I figure each escort has her own reason(s) for being an escort.  So long as they are doing it of their own free will (and hopefully not out of a sense of desperation), it's all good.

I certainly don't think I'm doing anyone a favor by calling them.  I'm simply delighted by the many wonderful experiences I've had since I started seeing escorts.  Not all of them or even close but quite a few and only a few poor ones.

I just want to have a good time and hopefully the escort I see is also pleased with the way things went.

tattooed_asian See my TER Reviews 1295 reads
posted
18 / 36

I have a special, unique, exciting, refreshing  personality.  I also love meeting new people, dressing up, being sexy, and having fun.  While "giving pleasure" is nice, I truly enjoy "exchanging energy" even more.  I think that is why I am completely at ease in this erotic underworld.

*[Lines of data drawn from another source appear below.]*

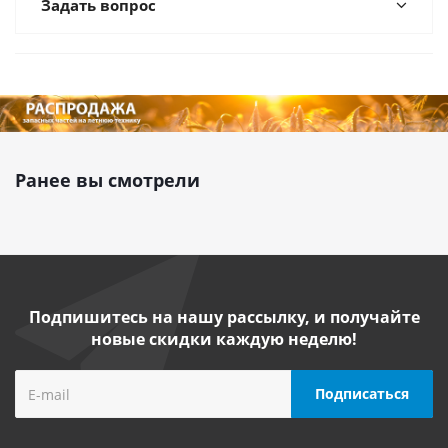
Задать вопрос
Ранее вы смотрели
Подпишитесь на нашу рассылку, и получайте
новые скидки каждую неделю!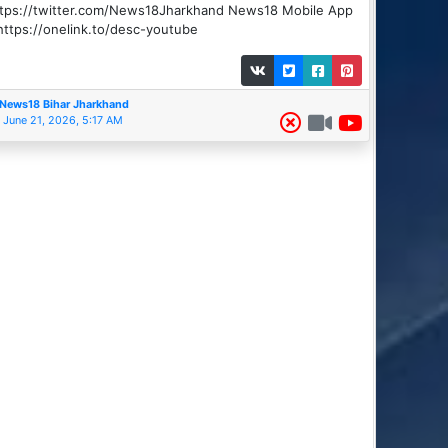
tps://twitter.com/News18Jharkhand News18 Mobile App
https://onelink.to/desc-youtube
News18 Bihar Jharkhand
June 21, 2026, 5:17 AM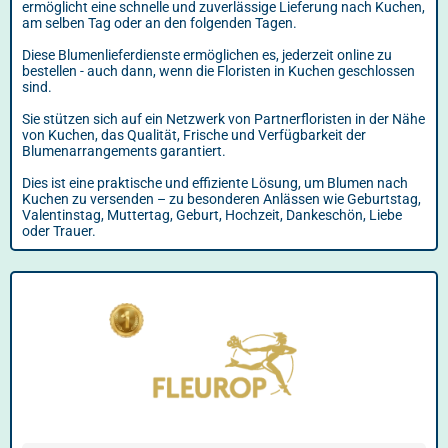
ermöglicht eine schnelle und zuverlässige Lieferung nach Kuchen,
am selben Tag oder an den folgenden Tagen.
Diese Blumenlieferdienste ermöglichen es, jederzeit online zu
bestellen - auch dann, wenn die Floristen in Kuchen geschlossen
sind.
Sie stützen sich auf ein Netzwerk von Partnerfloristen in der Nähe
von Kuchen, das Qualität, Frische und Verfügbarkeit der
Blumenarrangements garantiert.
Dies ist eine praktische und effiziente Lösung, um Blumen nach
Kuchen zu versenden – zu besonderen Anlässen wie Geburtstag,
Valentinstag, Muttertag, Geburt, Hochzeit, Dankeschön, Liebe
oder Trauer.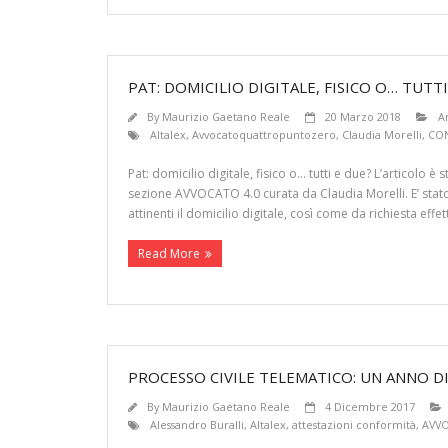
PAT: DOMICILIO DIGITALE, FISICO O… TUTTI
By
Maurizio Gaetano Reale
20 Marzo 2018
Ar
Altalex
,
Avvocatoquattropuntozero
,
Claudia Morelli
,
CON
Pat: domicilio digitale, fisico o… tutti e due? L’articolo 
sezione AVVOCATO 4.0 curata da Claudia Morelli. E’ stato 
attinenti il domicilio digitale, così come da richiesta effet
Read More
PROCESSO CIVILE TELEMATICO: UN ANNO D
By
Maurizio Gaetano Reale
4 Dicembre 2017
Alessandro Buralli
,
Altalex
,
attestazioni conformità
,
AVVO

I am having a great time in life right now.   :)

Wildwilly13 52 Reviews 1368 reads
posted
19 / 36

Having had the pleasure of seeing both Wendy and Marie I can honestly say that if you do not or cannot enjoy their company, you are either dead, a zombie or from a galaxy far, far away.  They are indeed the epitome of style, grace,class and downright sexiness.  Ladies, I salute you!!  In more ways than one.

buddyboy1 669 reads
posted
20 / 36

I may not be the most experienced poster on this board but do have some long-lasting memories of at least three ladies who I feel went above and beyond in their times with me. Yes, I'm aware it was not anything more than momentary, but for those hours or days they made me feel very special and that's all I could ever expect. Could I have hoped for more? Absolutely!!! All I can say is thank you for those all too brief exotic and erotic moments.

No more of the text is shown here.